PROBLEM DESCRIPTION
Read the records and gather each line that includes "България".

INPUT DATA
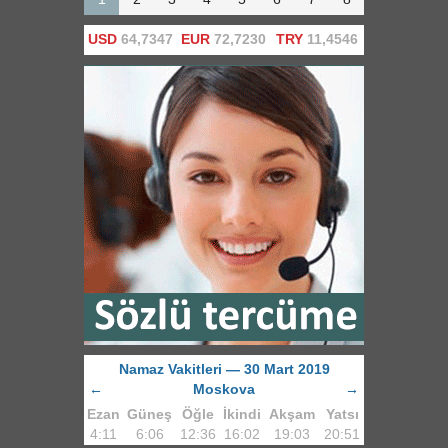
USD
64,7347
EUR
72,7230
TRY
11,4546
Namaz Vakitleri — 30 Mart 2019
←
Moskova
→
Ezan
Güneş
Öğle
İkindi
Akşam
Yatsı
4:11
6:06
12:36
16:02
19:03
20:51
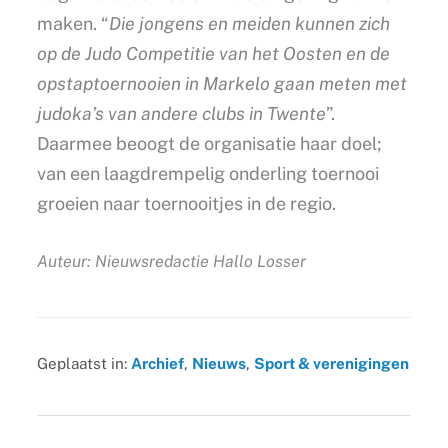
maken. “
Die jongens en meiden kunnen zich
op de Judo Competitie van het Oosten en de
opstaptoernooien in Markelo gaan meten met
judoka’s van andere clubs in Twente
”.
Daarmee beoogt de organisatie haar doel;
van een laagdrempelig onderling toernooi
groeien naar toernooitjes in de regio.
Auteur: Nieuwsredactie Hallo Losser
Geplaatst in:
Archief
,
Nieuws
,
Sport & verenigingen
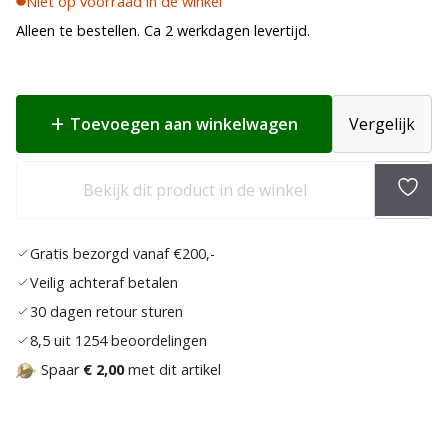
Niet op voorraad in de winkel
Alleen te bestellen. Ca 2 werkdagen levertijd.
Toevoegen aan winkelwagen
Vergelijk
Toev
Bekijk dit product in de winkel
aan
verlan
Gratis bezorgd vanaf €200,-
Veilig achteraf betalen
30 dagen retour sturen
8,5 uit 1254 beoordelingen
Spaar
€ 2,00
met dit artikel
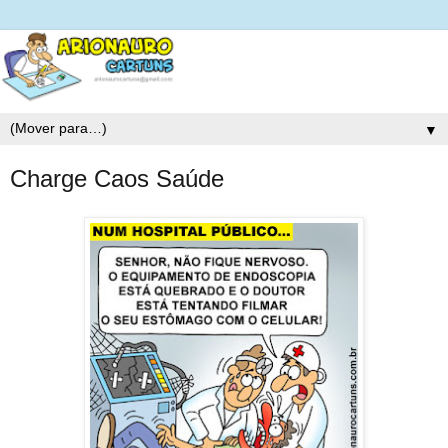
▼
Charge Caos Saúde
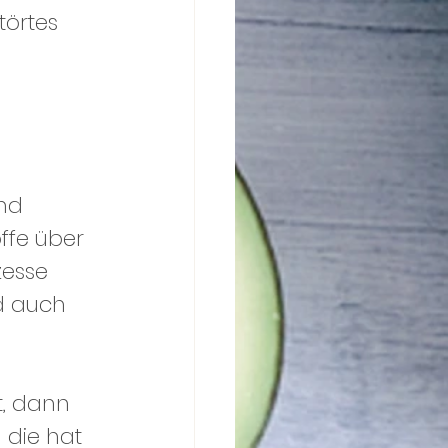
törtes 
nd 
ffe über 
esse 
d auch 
t, dann 
 die hat 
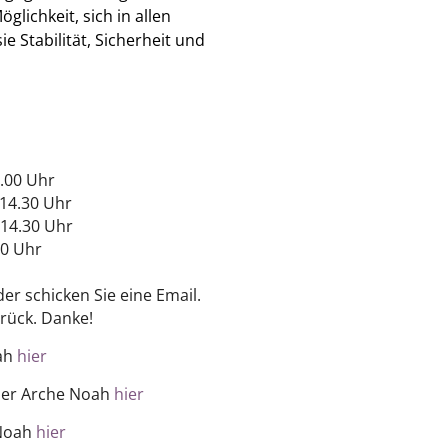
glichkeit, sich in allen
e Stabilität, Sicherheit und
0 Uhr
 14.30 Uhr
 14.30 Uhr
00 Uhr
er schicken Sie eine Email.
rück. Danke!
ah
hier
er Arche Noah
hier
Noah
hier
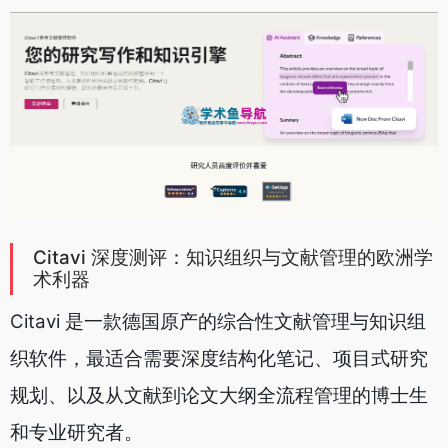
Citavi 深度测评：知识组织与文献管理的欧洲学
术利器
Citavi 是一款德国原产的综合性文献管理与知识组
织软件，最适合需要深度结构化笔记、项目式研究
规划、以及从文献到论文大纲全流程管理的博士生
和专业研究者。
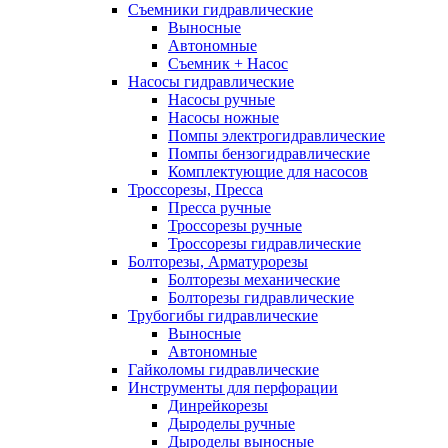
Съемники гидравлические
Выносные
Автономные
Съемник + Насос
Насосы гидравлические
Насосы ручные
Насосы ножные
Помпы электрогидравлические
Помпы бензогидравлические
Комплектующие для насосов
Троссорезы, Пресса
Пресса ручные
Троссорезы ручные
Троссорезы гидравлические
Болторезы, Арматурорезы
Болторезы механические
Болторезы гидравлические
Трубогибы гидравлические
Выносные
Автономные
Гайколомы гидравлические
Инструменты для перфорации
Динрейкорезы
Дыроделы ручные
Дыроделы выносные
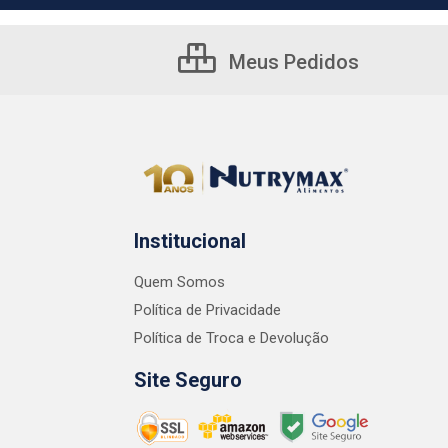
Meus Pedidos
Institucional
Quem Somos
Política de Privacidade
Política de Troca e Devolução
Site Seguro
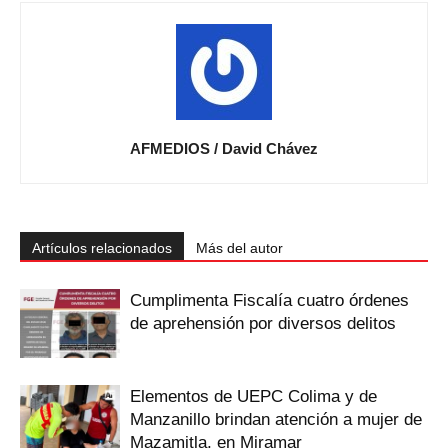
AFMEDIOS / David Chávez
Artículos relacionados
Más del autor
Cumplimenta Fiscalía cuatro órdenes
de aprehensión por diversos delitos
Elementos de UEPC Colima y de
Manzanillo brindan atención a mujer de
Mazamitla, en Miramar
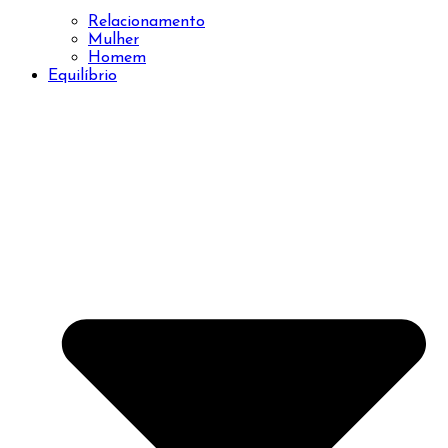
Relacionamento
Mulher
Homem
Equilíbrio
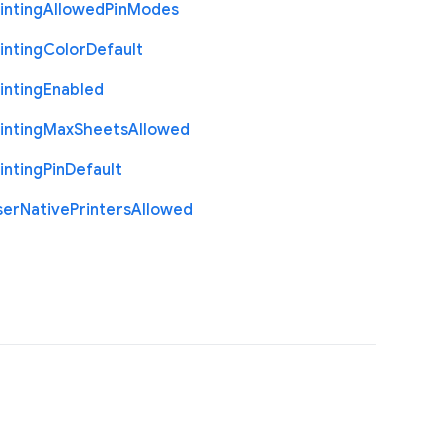
inting
Allowed
Pin
Modes
inting
Color
Default
inting
Enabled
inting
Max
Sheets
Allowed
inting
Pin
Default
ser
Native
Printers
Allowed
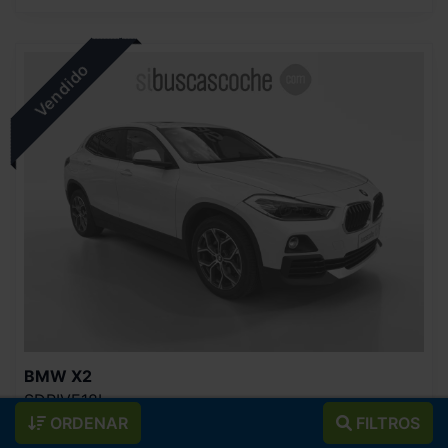
BMW
X2
SDRIVE18I
ORDENAR
FILTROS
2020
Automático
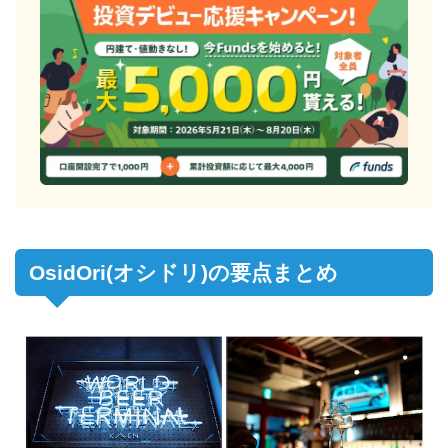
OsidOri(オシドリ)の要点まとめ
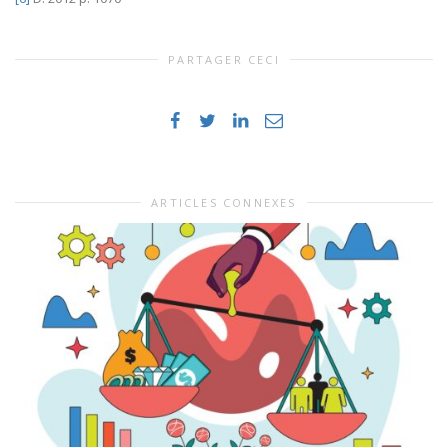
PARTAGER CECI
ARTICLES CONNEXES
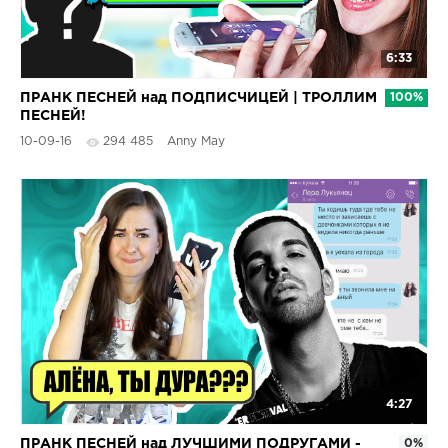
6:33
ПРАНК ПЕСНЕЙ над ПОДПИСЧИЦЕЙ | ТРОЛЛИМ
100%
ПЕСНЕЙ!
10-09-16
294 485
Anny May
4:27
ПРАНК ПЕСНЕЙ над ЛУЧШИМИ ПОДРУГАМИ -
0%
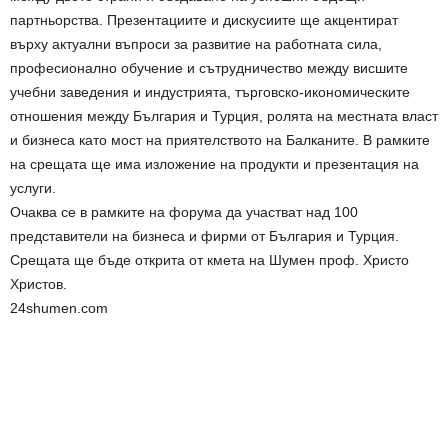
партньорства. Презентациите и дискусиите ще акцентират
върху актуални въпроси за развитие на работната сила,
професионално обучение и сътрудничество между висшите
учебни заведения и индустрията, търговско-икономическите
отношения между България и Турция, ролята на местната власт
и бизнеса като мост на приятелството на Балканите. В рамките
на срещата ще има изложение на продукти и презентация на
услуги.
Очаква се в рамките на форума да участват над 100
представители на бизнеса и фирми от България и Турция.
Срещата ще бъде открита от кмета на Шумен проф. Христо
Христов.
24shumen.com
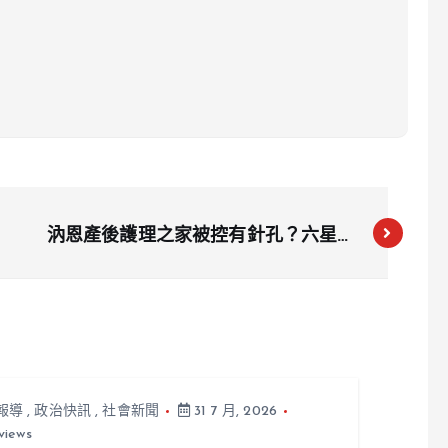
汭恩產後護理之家被控有針孔？六星級
月子中心遭點名，負責人到案說明
報導
,
政治快訊
,
社會新聞
31 7 月, 2026
views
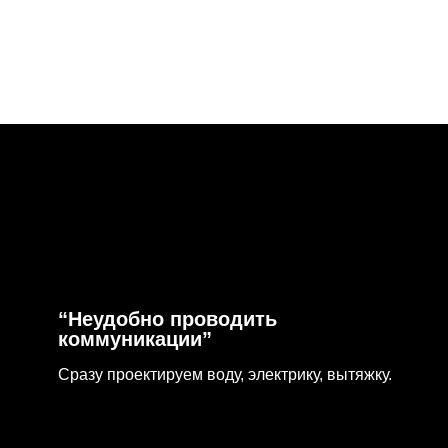
добно проводить
уникации”
проектируем воду, электрику, вытяжку.
 с островом идеально подойдёт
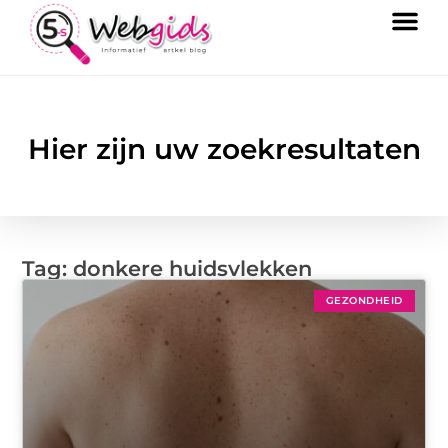
Hier zijn uw zoekresultaten
Tag: donkere huidsvlekken
GEZONDHEID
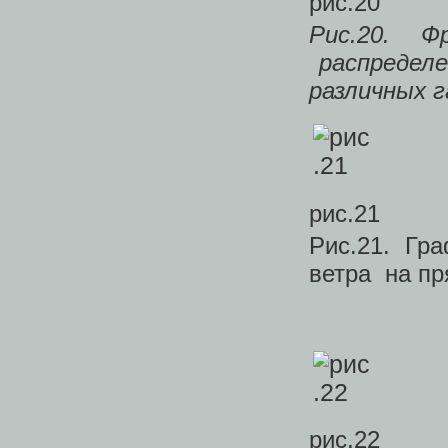
рис.20
Рис.20. 
распределе
различных 
рис.21
Рис.21. Г
ветра на пр
рис.22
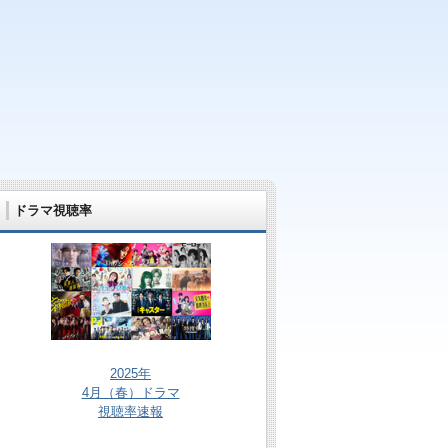
ドラマ視聴率
2025年
4月（春）ドラマ
視聴率速報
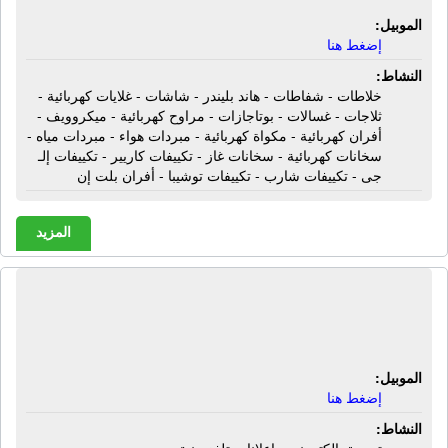
الموبيل:
إضغط هنا
النشاط:
خلاطات - شفاطات - هاند بليندر - شاشات - غلايات كهربائية -
ثلاجات - غسالات - بوتاجازات - مراوح كهربائية - ميكروويف -
أفران كهربائية - مكواة كهربائية - مبردات هواء - مبردات مياه -
سخانات كهربائية - سخانات غاز - تكييفات كاريير - تكييفات إلـ
جى - تكييفات شارب - تكييفات توشيبا - أفران بلت إن
المزيد
شركة إم جى فى للدعاية والإعلان |
تسويق إلكترونى - إعلانات تلفزيونية
الموبيل:
إضغط هنا
النشاط:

WRITTEN REPLY
отношения между България и Турция, ролята на местната власт
представители на бизнеса и фирми от България и Турция.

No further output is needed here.